# [EXERCISE]
Return each line of the data that follows exactly as it reads.

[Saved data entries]
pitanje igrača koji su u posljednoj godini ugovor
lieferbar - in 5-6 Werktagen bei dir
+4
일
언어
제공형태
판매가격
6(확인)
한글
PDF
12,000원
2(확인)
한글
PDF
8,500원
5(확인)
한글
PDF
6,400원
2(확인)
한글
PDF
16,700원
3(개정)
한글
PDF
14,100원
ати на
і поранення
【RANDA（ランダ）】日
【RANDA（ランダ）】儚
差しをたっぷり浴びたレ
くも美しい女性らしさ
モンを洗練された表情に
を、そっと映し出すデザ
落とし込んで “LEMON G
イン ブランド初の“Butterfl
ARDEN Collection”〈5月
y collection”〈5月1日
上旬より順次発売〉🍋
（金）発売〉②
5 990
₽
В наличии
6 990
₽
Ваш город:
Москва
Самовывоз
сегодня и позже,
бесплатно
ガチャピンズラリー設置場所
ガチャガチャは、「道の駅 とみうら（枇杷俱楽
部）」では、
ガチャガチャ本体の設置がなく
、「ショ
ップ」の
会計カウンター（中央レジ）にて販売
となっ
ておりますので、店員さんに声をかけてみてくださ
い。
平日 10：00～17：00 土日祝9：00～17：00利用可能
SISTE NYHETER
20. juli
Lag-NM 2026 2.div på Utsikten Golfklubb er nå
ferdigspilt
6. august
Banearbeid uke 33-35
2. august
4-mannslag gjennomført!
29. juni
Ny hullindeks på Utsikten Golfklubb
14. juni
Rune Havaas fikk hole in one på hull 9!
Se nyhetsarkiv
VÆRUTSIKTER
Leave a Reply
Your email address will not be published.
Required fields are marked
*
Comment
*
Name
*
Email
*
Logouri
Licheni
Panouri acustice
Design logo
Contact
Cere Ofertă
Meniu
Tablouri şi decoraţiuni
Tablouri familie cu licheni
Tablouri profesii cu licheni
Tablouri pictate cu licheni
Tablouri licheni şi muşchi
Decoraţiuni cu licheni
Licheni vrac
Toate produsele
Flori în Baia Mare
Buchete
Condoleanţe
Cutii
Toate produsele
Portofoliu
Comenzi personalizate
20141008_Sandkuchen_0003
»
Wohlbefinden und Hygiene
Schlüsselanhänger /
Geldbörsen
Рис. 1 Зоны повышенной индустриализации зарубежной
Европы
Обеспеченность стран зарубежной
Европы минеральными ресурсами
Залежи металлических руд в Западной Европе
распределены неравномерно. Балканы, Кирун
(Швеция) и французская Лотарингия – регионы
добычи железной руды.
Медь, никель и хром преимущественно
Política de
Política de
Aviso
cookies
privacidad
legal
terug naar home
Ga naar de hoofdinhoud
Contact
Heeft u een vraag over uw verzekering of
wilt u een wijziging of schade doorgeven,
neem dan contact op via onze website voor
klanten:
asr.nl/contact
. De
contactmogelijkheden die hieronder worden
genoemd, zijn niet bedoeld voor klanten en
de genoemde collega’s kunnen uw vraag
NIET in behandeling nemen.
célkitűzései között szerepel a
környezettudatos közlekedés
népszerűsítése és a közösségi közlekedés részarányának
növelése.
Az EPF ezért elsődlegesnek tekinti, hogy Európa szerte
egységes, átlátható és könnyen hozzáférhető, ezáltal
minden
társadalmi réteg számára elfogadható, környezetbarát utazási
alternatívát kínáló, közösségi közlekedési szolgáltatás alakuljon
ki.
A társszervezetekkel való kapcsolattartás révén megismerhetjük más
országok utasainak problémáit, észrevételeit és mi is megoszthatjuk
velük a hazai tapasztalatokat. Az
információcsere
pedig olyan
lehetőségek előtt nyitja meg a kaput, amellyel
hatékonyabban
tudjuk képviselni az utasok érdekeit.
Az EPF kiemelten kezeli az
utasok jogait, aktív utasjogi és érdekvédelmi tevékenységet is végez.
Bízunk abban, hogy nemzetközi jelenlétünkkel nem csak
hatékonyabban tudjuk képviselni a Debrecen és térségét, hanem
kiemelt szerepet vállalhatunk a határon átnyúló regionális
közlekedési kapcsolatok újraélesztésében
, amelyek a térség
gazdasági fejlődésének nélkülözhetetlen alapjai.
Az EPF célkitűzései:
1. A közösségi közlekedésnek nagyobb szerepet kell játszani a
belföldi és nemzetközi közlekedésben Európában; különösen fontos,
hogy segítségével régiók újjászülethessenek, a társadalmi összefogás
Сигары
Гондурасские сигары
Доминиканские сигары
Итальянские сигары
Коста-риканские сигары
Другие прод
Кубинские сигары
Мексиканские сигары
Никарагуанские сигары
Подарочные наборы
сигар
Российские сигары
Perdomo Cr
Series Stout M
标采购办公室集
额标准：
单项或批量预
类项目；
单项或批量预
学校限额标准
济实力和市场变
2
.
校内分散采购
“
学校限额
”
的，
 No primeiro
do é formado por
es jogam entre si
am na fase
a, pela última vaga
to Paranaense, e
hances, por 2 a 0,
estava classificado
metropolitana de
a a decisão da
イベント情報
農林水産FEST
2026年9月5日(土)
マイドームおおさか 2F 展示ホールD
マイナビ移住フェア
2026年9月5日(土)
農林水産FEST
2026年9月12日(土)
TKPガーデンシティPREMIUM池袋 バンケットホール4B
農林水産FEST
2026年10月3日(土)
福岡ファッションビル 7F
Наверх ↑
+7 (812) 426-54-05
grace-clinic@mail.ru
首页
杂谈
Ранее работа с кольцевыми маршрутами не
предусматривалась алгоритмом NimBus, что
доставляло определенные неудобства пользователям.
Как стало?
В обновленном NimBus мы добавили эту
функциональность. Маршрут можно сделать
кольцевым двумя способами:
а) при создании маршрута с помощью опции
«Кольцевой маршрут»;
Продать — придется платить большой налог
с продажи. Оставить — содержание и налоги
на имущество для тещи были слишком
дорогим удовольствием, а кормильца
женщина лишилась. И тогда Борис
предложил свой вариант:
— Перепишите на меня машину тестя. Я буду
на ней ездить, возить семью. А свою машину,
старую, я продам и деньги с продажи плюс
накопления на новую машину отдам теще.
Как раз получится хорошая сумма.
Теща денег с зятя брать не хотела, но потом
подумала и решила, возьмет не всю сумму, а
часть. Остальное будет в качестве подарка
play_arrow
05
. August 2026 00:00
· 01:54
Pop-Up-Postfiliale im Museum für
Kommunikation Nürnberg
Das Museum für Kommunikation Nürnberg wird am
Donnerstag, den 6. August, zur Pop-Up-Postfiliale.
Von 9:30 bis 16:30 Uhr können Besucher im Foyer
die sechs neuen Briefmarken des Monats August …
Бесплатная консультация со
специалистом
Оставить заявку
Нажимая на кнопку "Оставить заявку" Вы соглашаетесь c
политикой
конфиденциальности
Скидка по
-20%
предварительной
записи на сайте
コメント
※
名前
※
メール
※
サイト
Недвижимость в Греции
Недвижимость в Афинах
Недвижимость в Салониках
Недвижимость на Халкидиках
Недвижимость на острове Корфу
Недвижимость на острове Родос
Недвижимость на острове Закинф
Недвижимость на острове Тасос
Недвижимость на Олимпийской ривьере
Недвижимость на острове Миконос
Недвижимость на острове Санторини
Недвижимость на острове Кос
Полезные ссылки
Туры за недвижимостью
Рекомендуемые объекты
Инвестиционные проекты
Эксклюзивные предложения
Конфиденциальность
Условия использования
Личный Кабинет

# [EXERCISE RESULT]
pitanje igrača koji su u posljednoj godini ugovor
lieferbar - in 5-6 Werktagen bei dir
+4
일
언어
제공형태
판매가격
6(확인)
한글
PDF
12,000원
2(확인)
한글
PDF
8,500원
5(확인)
한글
PDF
6,400원
2(확인)
한글
PDF
16,700원
3(개정)
한글
PDF
14,100원
ати на
і поранення
【RANDA（ランダ）】日
【RANDA（ランダ）】儚
差しをたっぷり浴びたレ
くも美しい女性らしさ
モンを洗練された表情に
を、そっと映し出すデザ
落とし込んで “LEMON G
イン ブランド初の“Butterfl
ARDEN Collection”〈5月
y collection”〈5月1日
上旬より順次発売〉🍋
（金）発売〉②
5 990
₽
В наличии
6 990
₽
Ваш город:
Москва
Самовывоз
сегодня и позже,
бесплатно
ガチャピンズラリー設置場所
ガチャガチャは、「道の駅 とみうら（枇杷俱楽
部）」では、
ガチャガチャ本体の設置がなく
、「ショ
ップ」の
会計カウンター（中央レジ）にて販売
となっ
ておりますので、店員さんに声をかけてみてくださ
い。
平日 10：00～17：00 土日祝9：00～17：00利用可能
SISTE NYHETER
20. juli
Lag-NM 2026 2.div på Utsikten Golfklubb er nå
ferdigspilt
6. august
Banearbeid uke 33-35
2. august
4-mannslag gjennomført!
29. juni
Ny hullindeks på Utsikten Golfklubb
14. juni
Rune Havaas fikk hole in one på hull 9!
Se nyhetsarkiv
VÆRUTSIKTER
Leave a Reply
Your email address will not be published.
Required fields are marked
*
Comment
*
Name
*
Email
*
Logouri
Licheni
Panouri acustice
Design logo
Contact
Cere Ofertă
Meniu
Tablouri şi decoraţiuni
Tablouri familie cu licheni
Tablouri profesii cu licheni
Tablouri pictate cu licheni
Tablouri licheni şi muşchi
Decoraţiuni cu licheni
Licheni vrac
Toate produsele
Flori în Baia Mare
Buchete
Condoleanţe
Cutii
Toate produsele
Portofoliu
Comenzi personalizate
20141008_Sandkuchen_0003
»
Wohlbefinden und Hygiene
Schlüsselanhänger /
Geldbörsen
Рис. 1 Зоны повышенной индустриализации зарубежной
Европы
Обеспеченность стран зарубежной
Европы минеральными ресурсами
Залежи металлических руд в Западной Европе
распределены неравномерно. Балканы, Кирун
(Швеция) и французская Лотарингия – регионы
добычи железной руды.
Медь, никель и хром преимущественно
Política de
Política de
Aviso
cookies
privacidad
legal
terug naar home
Ga naar de hoofdinhoud
Contact
Heeft u een vraag over uw verzekering of
wilt u een wijziging of schade doorgeven,
neem dan contact op via onze website voor
klanten:
asr.nl/contact
. De
contactmogelijkheden die hieronder worden
genoemd, zijn niet bedoeld voor klanten en
de genoemde collega’s kunnen uw vraag
NIET in behandeling nemen.
célkitűzései között szerepel a
környezettudatos közlekedés
népszerűsítése és a közösségi közlekedés részarányának
növelése.
Az EPF ezért elsődlegesnek tekinti, hogy Európa szerte
egységes, átlátható és könnyen hozzáférhető, ezáltal
minden
társadalmi réteg számára elfogadható, környezetbarát utazási
alternatívát kínáló, közösségi közlekedési szolgáltatás alakuljon
ki.
A társszervezetekkel való kapcsolattartás révén megismerhetjük más
országok utasainak problémáit, észrevételeit és mi is megoszthatjuk
velük a hazai tapasztalatokat. Az
információcsere
pedig olyan
lehetőségek előtt nyitja meg a kaput, amellyel
hatékonyabban
tudjuk képviselni az utasok érdekeit.
Az EPF kiemelten kezeli az
utasok jogait, aktív utasjogi és érdekvédelmi tevékenységet is végez.
Bízunk abban, hogy nemzetközi jelenlétünkkel nem csak
hatékonyabban tudjuk képviselni a Debrecen és térségét, hanem
kiemelt szerepet vállalhatunk a határon átnyúló regionális
közlekedési kapcsolatok újraélesztésében
, amelyek a térség
gazdasági fejlődésének nélkülözhetetlen alapjai.
Az EPF célkitűzései:
1. A közösségi közlekedésnek nagyobb szerepet kell játszani a
belföldi és nemzetközi közlekedésben Európában; különösen fontos,
hogy segítségével régiók újjászülethessenek, a társadalmi összefogás
Сигары
Гондурасские сигары
Доминиканские сигары
Итальянские сигары
Коста-риканские сигары
Другие прод
Кубинские сигары
Мексиканские сигары
Никарагуанские сигары
Подарочные наборы
сигар
Российские сигары
Perdomo Cr
Series Stout M
标采购办公室集
额标准：
单项或批量预
类项目；
单项或批量预
学校限额标准
济实力和市场变
2
.
校内分散采购
“
学校限额
”
的，
 No primeiro
do é formado por
es jogam entre si
am na fase
a, pela última vaga
to Paranaense, e
hances, por 2 a 0,
estava classificado
metropolitana de
a a decisão da
イベント情報
農林水産FEST
2026年9月5日(土)
マイドームおおさか 2F 展示ホールD
マイナビ移住フェア
2026年9月5日(土)
農林水産FEST
2026年9月12日(土)
TKPガーデンシティPREMIUM池袋 バンケットホール4B
農林水産FEST
2026年10月3日(土)
福岡ファッションビル 7F
Наверх ↑
+7 (812) 426-54-05
grace-clinic@mail.ru
首页
杂谈
Ранее работа с кольцевыми маршрутами не
предусматривалась алгоритмом NimBus, что
доставляло определенные неудобства пользователям.
Как стало?
В обновленном NimBus мы добавили эту
функциональность. Маршрут можно сделать
кольцевым двумя способами:
а) при создании маршрута с помощью опции
«Кольцевой маршрут»;
Продать — придется платить большой налог
с продажи. Оставить — содержание и налоги
на имущество для тещи были слишком
дорогим удовольствием, а кормильца
женщина лишилась. И тогда Борис
предложил свой вариант:
— Перепишите на меня машину тестя. Я буду
на ней ездить, возить семью. А свою машину,
старую, я продам и деньги с продажи плюс
накопления на новую машину отдам теще.
Как раз получится хорошая сумма.
Теща денег с зятя брать не хотела, но потом
подумала и решила, возьмет не всю сумму, а
часть. Остальное будет в качестве подарка
play_arrow
05
. August 2026 00:00
· 01:54
Pop-Up-Postfiliale im Museum für
Kommunikation Nürnberg
Das Museum für Kommunikation Nürnberg wird am
Donnerstag, den 6. August, zur Pop-Up-Postfiliale.
Von 9:30 bis 16:30 Uhr können Besucher im Foyer
die sechs neuen Briefmarken des Monats August …
Бесплатная консультация со
специалистом
Оставить заявку
Нажимая на кнопку "Оставить заявку" Вы соглашаетесь c
политикой
конфиденциальности
Скидка по
-20%
предварительной
записи на сайте
コメント
※
名前
※
メール
※
サイト
Недвижимость в Греции
Недвижимость в Афинах
Недвижимость в Салониках
Недвижимость на Халкидиках
Недвижимость на острове Корфу
Недвижимость на острове Родос
Недвижимость на острове Закинф
Недвижимость на острове Тасос
Недвижимость на Олимпийской ривьере
Недвижимость на острове Миконос
Недвижимость на острове Санторини
Недвижимость на острове Кос
Полезные ссылки
Туры за недвижимостью
Рекомендуемые объекты
Инвестиционные проекты
Эксклюзивные предложения
Конфиденциальность
Условия использования
Личный Кабинет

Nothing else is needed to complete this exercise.